Boeing 247

The Boeing Model 247 was a good airplane but, its capacity proved too small and its passengers found it awkward to step over the main spar in the  aisle.

The year 1933 was extremely important in the history of air transport for it was then that the two original ancestors of the modern airliner appeared. One was the Douglas DC-1, which first flew in July, and the other was the Boeing Model 247, which first flew as a prototype on February 8,1933.

Although later developments of the Douglas aircraft were to become the most widely used of the early modern airliners, it was the Boeing 247 that pioneered the whole new generation of transports. It was a good airplane, and bought by United Airlines and other U.S. carriers, but its capacity proved too small and its passengers found it awkward to step over the main spar in the aisle. Around seventy-five Model 247s were built for customers in the US and abroad, including Lufthansa of Germany a creditable total for any aircraft of the thirties.

Early route flying after the First World War convinced airline operators that multi-engined aircraft were preferable for flying long distances and across water, in terms of both economy and safety. However, while huge lumbering biplanes were still the vogue, the Boeing company designed the Model 247 as a new ten-passenger aircraft of revolutionary concept. The all-metal airframe was well streamlined, with low monoplane wings, a smooth oval semi-monocoque fuselage, neatly cowled twin engines, and an enclosed cockpit for the pilots. The undercarriage was retractable, giving the aircraft a maximum speed of over 290 km/h (180 mph). This was far higher than the speed of contemporary biplane airliners, rivalling the performance of military fighters of the day.
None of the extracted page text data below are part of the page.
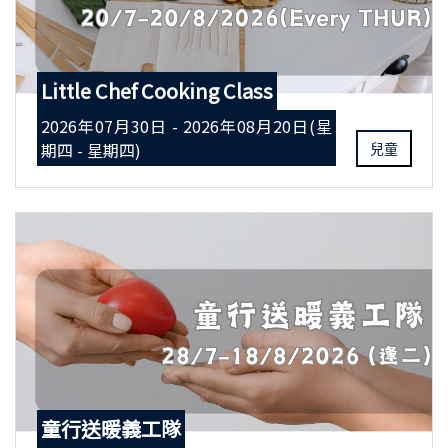
Little Chef Cooking Class
2026年07月30日 - 2026年08月20日(星
期四 - 星期四)
兒童
童行送暖義工隊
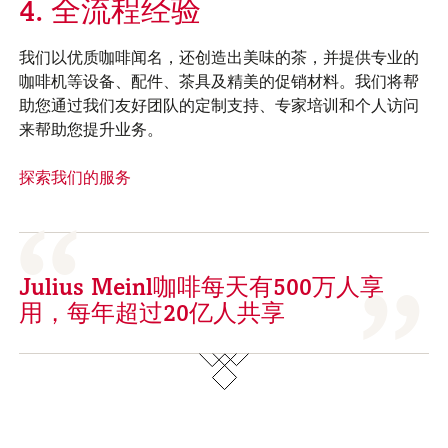
4. 全流程经验
我们以优质咖啡闻名，还创造出美味的茶，并提供专业的
咖啡机等设备、配件、茶具及精美的促销材料。我们将帮
助您通过我们友好团队的定制支持、专家培训和个人访问
来帮助您提升业务。
探索我们的服务
Julius Meinl咖啡每天有500万人享
用，每年超过20亿人共享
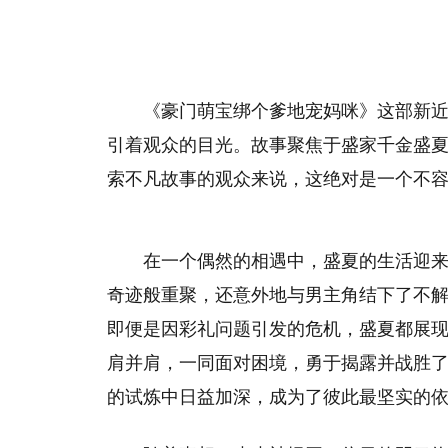
《豪门萌宝绑个爹地宠妈咪》这部新
引着观众的目光。故事聚焦于盛家千金盛
索不凡故事的观众来说，这绝对是一个不
在一个偶然的相遇中，盛夏的生活迎
奇迹般重聚，还意外地与男主角结下了不
即便是因彩礼问题引发的危机，盛夏都展
肩并肩，一同面对困境，勇于揭露并战胜
的试炼中日益加深，成为了彼此最坚实的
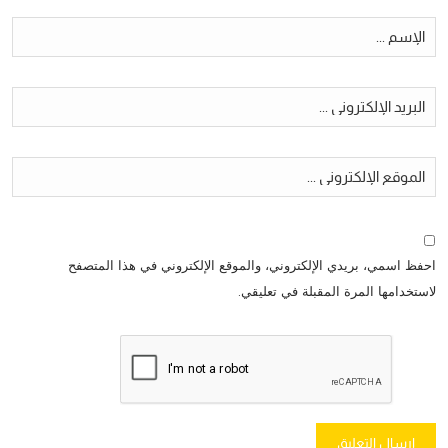
احفظ اسمي، بريدي الإلكتروني، والموقع الإلكتروني في هذا المتصفح
لاستخدامها المرة المقبلة في تعليقي.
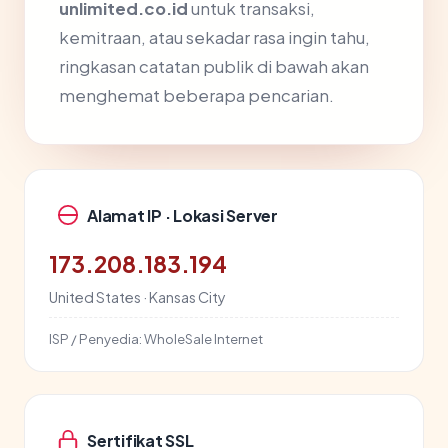
unlimited.co.id
untuk transaksi,
kemitraan, atau sekadar rasa ingin tahu,
ringkasan catatan publik di bawah akan
menghemat beberapa pencarian.
Alamat IP · Lokasi Server
173.208.183.194
United States · Kansas City
ISP / Penyedia:
WholeSale Internet
Sertifikat SSL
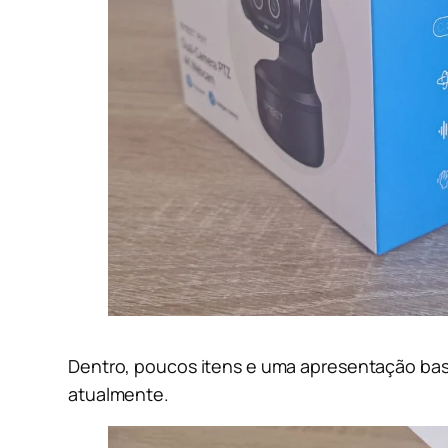
Dentro, poucos itens e uma apresentação bast
atualmente.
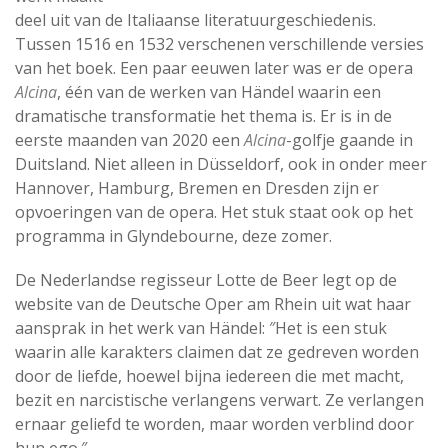
deel uit van de Italiaanse literatuurgeschiedenis.
Tussen 1516 en 1532 verschenen verschillende versies
van het boek. Een paar eeuwen later was er de opera
Alcina
, één van de werken van Händel waarin een
dramatische transformatie het thema is. Er is in de
eerste maanden van 2020 een
Alcina
-golfje gaande in
Duitsland. Niet alleen in Düsseldorf, ook in onder meer
Hannover, Hamburg, Bremen en Dresden zijn er
opvoeringen van de opera. Het stuk staat ook op het
programma in Glyndebourne, deze zomer.
De Nederlandse regisseur Lotte de Beer legt op de
website van de Deutsche Oper am Rhein uit wat haar
aansprak in het werk van Händel: ″Het is een stuk
waarin alle karakters claimen dat ze gedreven worden
door de liefde, hoewel bijna iedereen die met macht,
bezit en narcistische verlangens verwart. Ze verlangen
ernaar geliefd te worden, maar worden verblind door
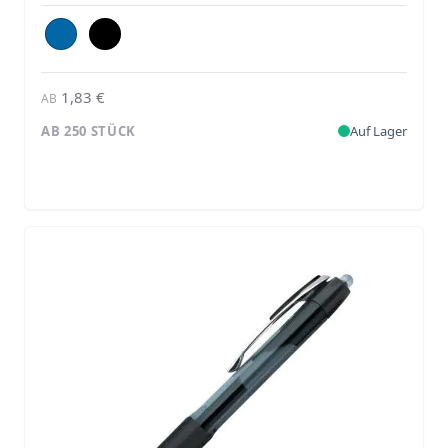
1,83 €
AB
AB 250 STÜCK
Auf Lager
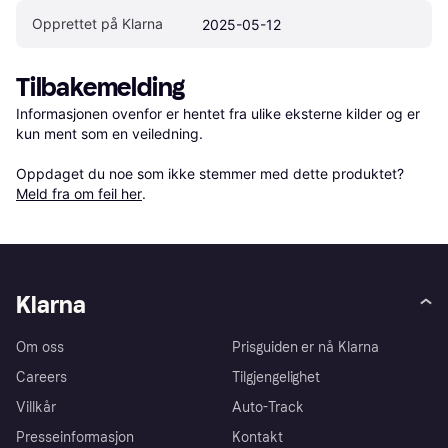
Opprettet på Klarna
2025-05-12
Tilbakemelding
Informasjonen ovenfor er hentet fra ulike eksterne kilder og er 
kun ment som en veiledning.

Oppdaget du noe som ikke stemmer med dette produktet? 
Meld fra om feil her
.
Klarna
Om oss
Prisguiden er nå Klarna
Careers
Tilgjengelighet
Villkår
Auto-Track
Presseinformasjon
Kontakt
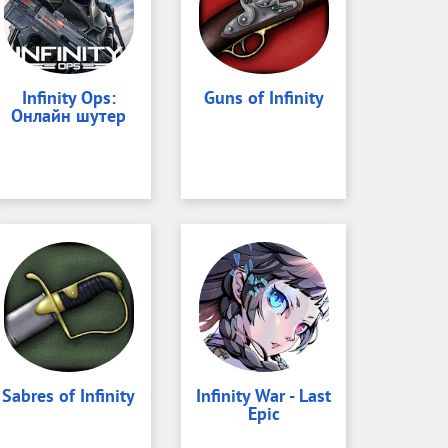
Infinity Ops:
Guns of Infinity
Онлайн шутер
Sabres of Infinity
Infinity War - Last
Epic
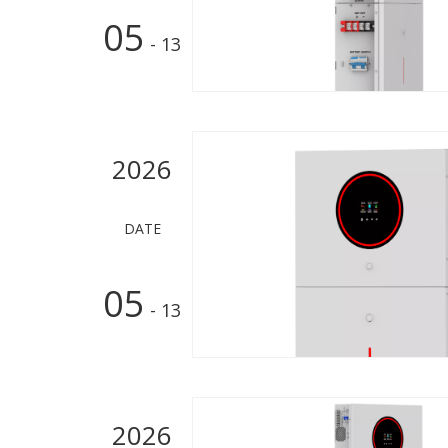
05
- 13
2026
DATE
05
- 13
2026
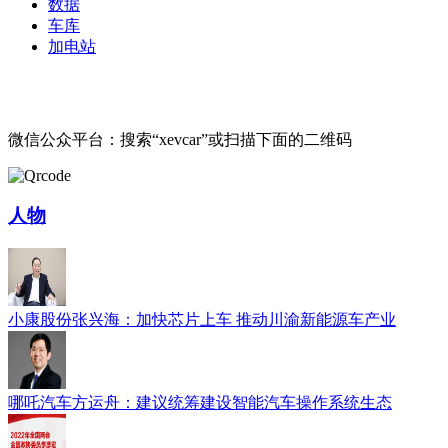
数据
车库
加电站
微信公众平台：搜索“xevcar”或扫描下面的二维码
人物
小康股份张兴海：加快芯片上车 推动川渝新能源车产业
哪吒汽车方运舟：建议统筹建设智能汽车操作系统生态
The 247 was an immediate success and the first production aircraft were quickly followed by the refined Model 247D. But destiny still held further success for the airliner. Many great aircraft built between the wars were evolved to take part in air races; such contests were also excellent proving grounds for new or established production types. So, when the MacRobertson Race from England to Australia was organized in 1934, a Boeing Model 247D was entered. Flown by Col. Roscoe Turner and Clyde Pangbourne, it gained second place in the transport section, behind its great rival the DC-2.

Boeing Model 247
Wing span: 74 ft (22.6 m)
Length: 51 ft 7 in (15.7 m)
Height: 12 ft 6 in (3.8 m)
Wing Area: 836.44 sq ft (77.70 sq m)
Empty: 8,940 lb (4,055 kg)
Gross T/O: 13,650 lb (6,192 kg)
Maximum Speed: 200 mph (322 km/h)
Service Ceiling: 25,400 ft (7,740 m)
Rate of Climb: 1,150 ft (350m)/min
Normal Range: 800 miles (1,297 km)
Two Pratt & Whitney Wasp S1H1-G, 550 hp, 9-cylinder radial engines.